Depois de 25 anos, em 1969, ele deixou a direção, preocupado com o rápido crescimento de Le Monde. Fez uma advertência profética: “Desde a fundação do jornal, o dinheiro espera pacientemente ao pé da escada, esperando para entrar na sala do diretor. É paciente porque está convencido de que acabará tendo a última palavra.”

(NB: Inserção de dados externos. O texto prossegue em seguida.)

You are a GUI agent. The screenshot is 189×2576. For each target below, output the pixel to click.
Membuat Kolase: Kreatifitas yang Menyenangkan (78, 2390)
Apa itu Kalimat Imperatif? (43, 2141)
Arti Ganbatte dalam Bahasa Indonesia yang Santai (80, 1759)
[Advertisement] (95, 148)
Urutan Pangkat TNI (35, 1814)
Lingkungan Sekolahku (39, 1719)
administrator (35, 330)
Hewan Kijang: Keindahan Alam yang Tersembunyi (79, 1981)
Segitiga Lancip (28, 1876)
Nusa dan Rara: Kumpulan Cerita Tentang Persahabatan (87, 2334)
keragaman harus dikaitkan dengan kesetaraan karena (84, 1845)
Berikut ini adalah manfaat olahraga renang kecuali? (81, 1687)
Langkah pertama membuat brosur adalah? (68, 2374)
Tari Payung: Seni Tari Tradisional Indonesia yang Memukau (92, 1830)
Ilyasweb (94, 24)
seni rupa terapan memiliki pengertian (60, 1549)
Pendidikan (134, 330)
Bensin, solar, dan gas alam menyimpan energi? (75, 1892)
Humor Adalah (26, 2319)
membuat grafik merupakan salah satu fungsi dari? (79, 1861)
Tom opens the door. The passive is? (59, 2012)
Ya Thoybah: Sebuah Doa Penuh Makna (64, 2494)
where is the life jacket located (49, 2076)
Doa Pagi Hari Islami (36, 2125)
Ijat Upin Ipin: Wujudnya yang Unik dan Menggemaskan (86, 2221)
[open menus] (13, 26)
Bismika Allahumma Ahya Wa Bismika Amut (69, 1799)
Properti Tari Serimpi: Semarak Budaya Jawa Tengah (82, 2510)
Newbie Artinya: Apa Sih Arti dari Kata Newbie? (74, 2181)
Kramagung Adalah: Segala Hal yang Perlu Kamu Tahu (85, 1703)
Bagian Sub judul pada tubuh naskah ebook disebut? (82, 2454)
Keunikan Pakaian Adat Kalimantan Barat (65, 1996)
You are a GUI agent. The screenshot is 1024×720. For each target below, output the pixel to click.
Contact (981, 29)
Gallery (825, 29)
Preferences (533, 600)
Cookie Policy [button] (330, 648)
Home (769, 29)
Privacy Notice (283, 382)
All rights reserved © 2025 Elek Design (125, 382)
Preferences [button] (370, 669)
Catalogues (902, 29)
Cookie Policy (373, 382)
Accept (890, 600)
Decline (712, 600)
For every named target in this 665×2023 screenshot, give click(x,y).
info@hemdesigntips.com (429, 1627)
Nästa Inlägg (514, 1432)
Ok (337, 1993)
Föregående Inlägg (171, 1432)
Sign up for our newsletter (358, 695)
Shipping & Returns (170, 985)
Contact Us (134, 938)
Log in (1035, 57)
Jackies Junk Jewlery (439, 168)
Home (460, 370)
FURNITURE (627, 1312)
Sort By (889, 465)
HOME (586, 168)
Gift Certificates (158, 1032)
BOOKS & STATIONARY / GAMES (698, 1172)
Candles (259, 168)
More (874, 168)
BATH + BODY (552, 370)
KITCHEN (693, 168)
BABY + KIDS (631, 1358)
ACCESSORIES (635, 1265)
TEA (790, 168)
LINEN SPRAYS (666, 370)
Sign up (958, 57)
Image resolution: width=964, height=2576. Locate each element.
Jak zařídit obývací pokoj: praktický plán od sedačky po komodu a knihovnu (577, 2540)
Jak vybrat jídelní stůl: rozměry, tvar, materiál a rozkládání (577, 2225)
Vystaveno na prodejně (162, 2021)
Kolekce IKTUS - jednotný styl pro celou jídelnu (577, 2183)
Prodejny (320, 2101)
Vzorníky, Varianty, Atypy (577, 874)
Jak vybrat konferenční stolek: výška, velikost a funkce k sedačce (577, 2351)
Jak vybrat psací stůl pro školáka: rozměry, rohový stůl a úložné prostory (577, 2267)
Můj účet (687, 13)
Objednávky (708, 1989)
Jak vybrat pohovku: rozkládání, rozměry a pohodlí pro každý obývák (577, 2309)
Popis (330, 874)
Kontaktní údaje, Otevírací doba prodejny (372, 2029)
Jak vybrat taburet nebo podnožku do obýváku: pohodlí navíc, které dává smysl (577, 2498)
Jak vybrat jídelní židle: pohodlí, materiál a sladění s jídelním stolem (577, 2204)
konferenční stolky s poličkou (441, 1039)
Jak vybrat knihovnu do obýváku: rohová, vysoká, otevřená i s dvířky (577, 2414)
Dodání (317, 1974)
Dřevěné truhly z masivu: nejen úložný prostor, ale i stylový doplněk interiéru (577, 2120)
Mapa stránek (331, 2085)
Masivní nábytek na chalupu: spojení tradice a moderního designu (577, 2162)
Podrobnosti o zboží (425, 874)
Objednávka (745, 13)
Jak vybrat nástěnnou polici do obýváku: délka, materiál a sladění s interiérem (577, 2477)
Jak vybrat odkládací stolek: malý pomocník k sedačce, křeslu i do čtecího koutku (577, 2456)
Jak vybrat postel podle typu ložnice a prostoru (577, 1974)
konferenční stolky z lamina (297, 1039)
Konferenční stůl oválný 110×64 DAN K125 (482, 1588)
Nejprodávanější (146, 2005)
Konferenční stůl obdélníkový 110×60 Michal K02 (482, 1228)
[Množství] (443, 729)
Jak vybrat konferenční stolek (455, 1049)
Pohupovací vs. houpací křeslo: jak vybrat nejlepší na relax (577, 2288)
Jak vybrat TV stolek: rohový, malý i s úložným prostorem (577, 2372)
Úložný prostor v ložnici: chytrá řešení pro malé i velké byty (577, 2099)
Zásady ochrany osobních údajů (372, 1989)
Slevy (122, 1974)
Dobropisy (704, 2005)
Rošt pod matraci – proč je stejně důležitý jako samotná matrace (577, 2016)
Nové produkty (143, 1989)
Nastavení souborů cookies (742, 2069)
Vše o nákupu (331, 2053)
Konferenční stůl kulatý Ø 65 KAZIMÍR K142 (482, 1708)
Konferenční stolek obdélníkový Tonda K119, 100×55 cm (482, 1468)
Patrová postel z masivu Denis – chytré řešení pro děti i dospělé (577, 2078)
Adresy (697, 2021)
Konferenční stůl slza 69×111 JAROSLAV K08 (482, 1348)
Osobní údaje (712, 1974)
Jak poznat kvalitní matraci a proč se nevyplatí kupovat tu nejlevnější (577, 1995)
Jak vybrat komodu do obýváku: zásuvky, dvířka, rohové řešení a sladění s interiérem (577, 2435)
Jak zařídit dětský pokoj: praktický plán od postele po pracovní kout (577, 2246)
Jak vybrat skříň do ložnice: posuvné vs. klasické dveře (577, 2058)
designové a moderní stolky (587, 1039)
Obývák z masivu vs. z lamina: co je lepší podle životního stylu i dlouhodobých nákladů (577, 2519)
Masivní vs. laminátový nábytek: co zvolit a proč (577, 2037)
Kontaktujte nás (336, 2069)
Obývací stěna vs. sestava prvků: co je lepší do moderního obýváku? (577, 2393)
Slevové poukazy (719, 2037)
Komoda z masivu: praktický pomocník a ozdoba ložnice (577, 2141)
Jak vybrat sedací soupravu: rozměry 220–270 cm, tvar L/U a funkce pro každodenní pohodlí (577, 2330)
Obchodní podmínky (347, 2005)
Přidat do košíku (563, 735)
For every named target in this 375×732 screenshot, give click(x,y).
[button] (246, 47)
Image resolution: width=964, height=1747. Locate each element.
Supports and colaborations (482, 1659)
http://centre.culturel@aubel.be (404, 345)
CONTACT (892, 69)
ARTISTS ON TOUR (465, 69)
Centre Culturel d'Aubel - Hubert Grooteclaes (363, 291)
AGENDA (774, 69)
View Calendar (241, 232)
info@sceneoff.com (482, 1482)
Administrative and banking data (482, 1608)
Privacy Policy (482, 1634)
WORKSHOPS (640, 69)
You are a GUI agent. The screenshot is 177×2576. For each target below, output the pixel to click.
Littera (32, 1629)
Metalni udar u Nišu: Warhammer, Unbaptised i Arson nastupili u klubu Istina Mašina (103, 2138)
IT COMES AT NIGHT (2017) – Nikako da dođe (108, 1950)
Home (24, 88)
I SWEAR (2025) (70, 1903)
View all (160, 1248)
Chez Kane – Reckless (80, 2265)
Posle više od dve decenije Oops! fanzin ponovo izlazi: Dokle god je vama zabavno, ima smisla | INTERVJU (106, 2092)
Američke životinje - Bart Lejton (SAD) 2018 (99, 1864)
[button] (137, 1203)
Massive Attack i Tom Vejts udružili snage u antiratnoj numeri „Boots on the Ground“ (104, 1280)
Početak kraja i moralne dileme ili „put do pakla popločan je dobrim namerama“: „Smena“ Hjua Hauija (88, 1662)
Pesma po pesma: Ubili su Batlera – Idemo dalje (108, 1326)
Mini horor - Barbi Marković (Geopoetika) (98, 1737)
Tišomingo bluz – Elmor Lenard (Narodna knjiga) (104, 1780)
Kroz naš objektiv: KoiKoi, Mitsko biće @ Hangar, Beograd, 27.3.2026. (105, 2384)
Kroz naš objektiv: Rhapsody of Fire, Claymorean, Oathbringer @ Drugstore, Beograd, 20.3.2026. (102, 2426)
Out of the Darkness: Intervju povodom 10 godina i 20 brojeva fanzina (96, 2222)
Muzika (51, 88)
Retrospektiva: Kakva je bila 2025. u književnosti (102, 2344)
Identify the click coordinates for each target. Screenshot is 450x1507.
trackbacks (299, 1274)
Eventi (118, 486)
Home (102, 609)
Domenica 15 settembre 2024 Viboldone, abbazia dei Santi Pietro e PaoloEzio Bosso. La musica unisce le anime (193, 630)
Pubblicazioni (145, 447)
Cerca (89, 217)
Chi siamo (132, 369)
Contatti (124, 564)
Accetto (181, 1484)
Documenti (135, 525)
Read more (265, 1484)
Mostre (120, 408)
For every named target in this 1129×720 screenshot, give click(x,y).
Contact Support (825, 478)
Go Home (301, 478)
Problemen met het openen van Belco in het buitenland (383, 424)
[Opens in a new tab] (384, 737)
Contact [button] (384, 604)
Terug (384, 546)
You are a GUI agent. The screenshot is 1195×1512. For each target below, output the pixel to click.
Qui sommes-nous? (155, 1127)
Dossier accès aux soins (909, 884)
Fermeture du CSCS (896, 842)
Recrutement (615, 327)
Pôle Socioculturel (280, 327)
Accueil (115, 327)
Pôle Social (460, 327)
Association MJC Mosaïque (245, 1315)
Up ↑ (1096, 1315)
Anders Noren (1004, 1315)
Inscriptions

Seu sucessor, Jacques Fauvet, sem a autoridade moral do antecessor, teve que enfrentar a sociedade dos redatores e a resistência dos chefes de seção. Mas a circulação chegou a 459 mil, seu pico, em 1979. Nadava em dinheiro e esquecera a austeridade do passado. Pagava os melhores salários, a redação inchou. Chegou a ter 42 secretárias e 30 contínuos. Apesar de extraordinário aumento da receita, o jornal foi deficitário em 1977 e nos anos seguintes. Ainda assim, os salários continuaram aumentando, férias de oito semanas, redução da jornada de trabalho. Quando, para aumentar a receita, a gráfica contratou a impressão do France Dimanche, a redação se opôs, por não gostar de seu tipo de jornalismo, mais popular.

Informações erradas

O jornal embarcou em aventuras esquerdizantes. Mostrou simpatia pelo Khmer Vermelho, pelo maoísmo, pelos terroristas da Fração do Exército Vermelho na Alemanha, por um terceiro-mundismo indefinido. Depois da Revolução dos Cravos, em Portugal, justificou a censura do Partido Comunista ao jornal socialista A República e a ocupação de suas instalações, com o argumento de que o país não estava preparado para uma liberdade não vigiada.

Quando, em 1980, teve que escolher um novo diretor, a redação ficou dividida em grupos antagônicos. Claude Julien, considerado “antiamericano” e de esquerda, foi indicado com maioria apertada. Não conseguiu assumir. Fauvet lhe tirou seu apoio e a redação, com receio de seus planos de austeridade, retirou a indicação. A luta crua pelo poder despertou ódios e rivalidades que se renovavam e aprofundavam. Dificilmente, a melhor situação para enfrentar os problemas financeiros e o crescente endividamento.

O diretor seguinte foi André Laurens, um moderado que deu tranquilidade à redação, mas não terminou o mandato; sua proposta de cortar despesas e vender ativos não foi aprovada. O jornal continuava influente, mas enfraquecido e perdendo prestígio. O veterano André Fontaine, eterno candidato ao cargo, foi eleito por unanimidade. Procurou recursos externos e vendeu a tradicional sede da Rue des Italiens, mas não enfrentou os problemas com o rigor necessário e endividou a empresa ao comprar um enorme parque gráfico, muito maior do que as necessidades do jornal. Seu sucessor, Jacques Lesournes, não era jornalista. Professor de Economia, não conseguiu se impor a uma redação dividida. Saiu dois anos antes do fim do mandato.

Foi substituído por Jean-Marie Colombani, líder de um grupo de jornalistas que ajudara a derrubar os diretores anteriores. Fez da empresa uma sociedade anônima e conseguiu novos sócios. Afirma-se, talvez com razão, que evitou a falência de Le Monde. Mudou a fórmula da redação. Em lugar de explicar, analisar e mostrar o contexto de uma informação, a prioridade foram os “furos de reportagem”; a notícia exclusiva a qualquer custo, com um texto contundente, dramatizando os fatos. Os títulos eram agressivos e opinativos, frequentemente triviais. O jornal deu várias notícias exclusivas, com grande repercussão, e um excessivo número de notícias erradas, de escândalos que nunca aconteceram. Reduziu a cobertura internacional. No curto prazo, a circulação aumentou.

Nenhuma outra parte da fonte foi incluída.